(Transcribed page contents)
★ ★ ★ ★ ★ ★ ★
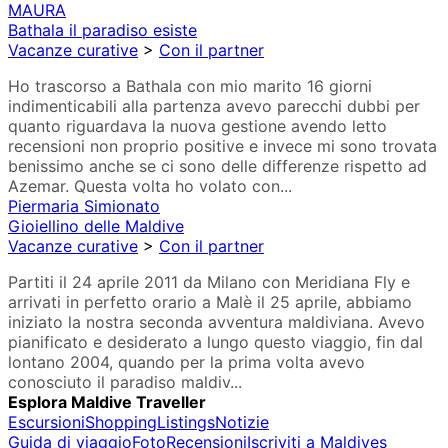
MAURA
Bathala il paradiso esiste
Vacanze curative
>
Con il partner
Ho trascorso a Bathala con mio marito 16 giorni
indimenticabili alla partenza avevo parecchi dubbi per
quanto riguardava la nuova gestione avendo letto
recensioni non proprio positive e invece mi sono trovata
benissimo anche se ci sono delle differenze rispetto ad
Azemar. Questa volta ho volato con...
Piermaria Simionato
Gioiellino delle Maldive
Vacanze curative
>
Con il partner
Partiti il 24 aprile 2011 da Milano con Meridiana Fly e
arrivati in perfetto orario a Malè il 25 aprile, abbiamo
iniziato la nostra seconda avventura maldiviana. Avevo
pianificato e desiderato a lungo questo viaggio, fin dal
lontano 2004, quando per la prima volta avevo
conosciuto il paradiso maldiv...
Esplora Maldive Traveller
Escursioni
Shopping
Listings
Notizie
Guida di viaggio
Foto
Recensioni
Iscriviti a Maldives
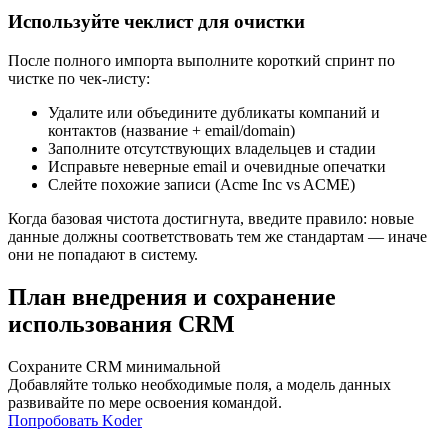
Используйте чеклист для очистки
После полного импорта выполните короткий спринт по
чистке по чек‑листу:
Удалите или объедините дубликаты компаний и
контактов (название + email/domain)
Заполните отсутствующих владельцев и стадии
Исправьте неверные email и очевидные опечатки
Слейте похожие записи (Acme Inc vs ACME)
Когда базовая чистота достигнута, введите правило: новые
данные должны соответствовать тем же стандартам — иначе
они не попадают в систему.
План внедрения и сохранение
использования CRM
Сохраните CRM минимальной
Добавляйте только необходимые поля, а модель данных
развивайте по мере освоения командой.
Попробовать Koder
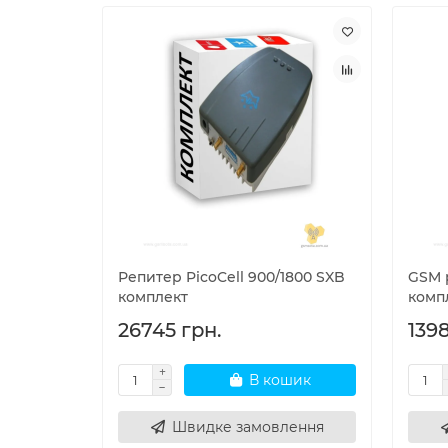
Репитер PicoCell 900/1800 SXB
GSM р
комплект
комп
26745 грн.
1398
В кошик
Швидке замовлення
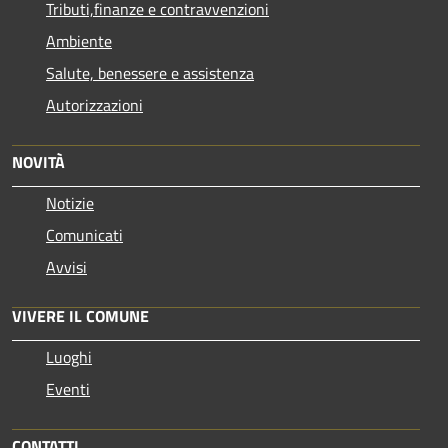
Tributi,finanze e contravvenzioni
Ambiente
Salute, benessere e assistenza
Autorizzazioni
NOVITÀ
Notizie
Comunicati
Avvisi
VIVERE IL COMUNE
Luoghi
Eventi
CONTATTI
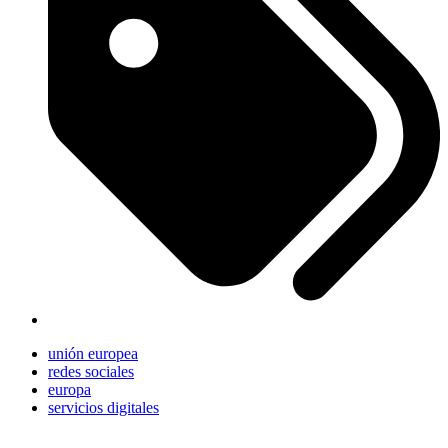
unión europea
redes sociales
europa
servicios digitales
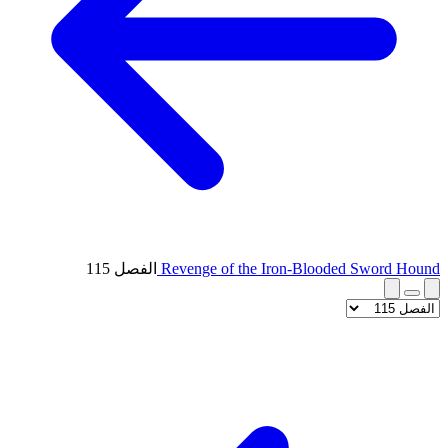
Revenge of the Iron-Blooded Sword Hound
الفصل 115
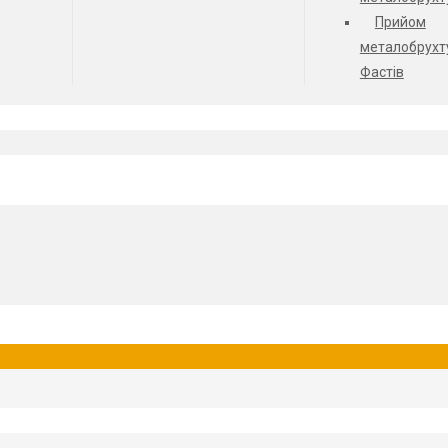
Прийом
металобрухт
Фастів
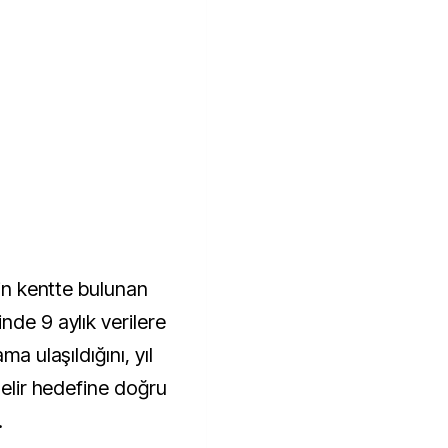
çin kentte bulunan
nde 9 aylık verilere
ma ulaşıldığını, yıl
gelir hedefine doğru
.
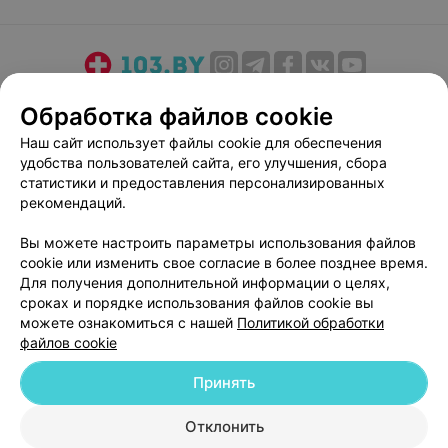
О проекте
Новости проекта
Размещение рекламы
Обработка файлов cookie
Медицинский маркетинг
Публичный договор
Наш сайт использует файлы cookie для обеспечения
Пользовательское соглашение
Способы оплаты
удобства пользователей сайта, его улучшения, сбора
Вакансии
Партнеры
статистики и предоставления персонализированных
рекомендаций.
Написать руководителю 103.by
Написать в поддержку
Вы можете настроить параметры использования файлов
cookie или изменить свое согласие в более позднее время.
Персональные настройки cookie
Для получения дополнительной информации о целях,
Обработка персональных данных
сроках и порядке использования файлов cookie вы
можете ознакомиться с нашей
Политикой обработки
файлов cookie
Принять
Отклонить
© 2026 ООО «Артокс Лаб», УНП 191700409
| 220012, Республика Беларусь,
★ ★ ★ ★ ★ ★ ★
TO DO :: Copy only what lies between the line with "conosciuto il paradiso maldiv..." and the line with "контактов (название + email/domain)", those two lines included, exactly as given above; pictures stay out.

SOLUTION FOR THIS PROBLEM ::
conosciuto il paradiso maldiv...
Esplora Maldive Traveller
Escursioni
Shopping
Listings
Notizie
Guida di viaggio
Foto
Recensioni
Iscriviti a Maldives
Используйте чеклист для очистки
После полного импорта выполните короткий спринт по
чистке по чек‑листу:
Удалите или объедините дубликаты компаний и
контактов (название + email/domain)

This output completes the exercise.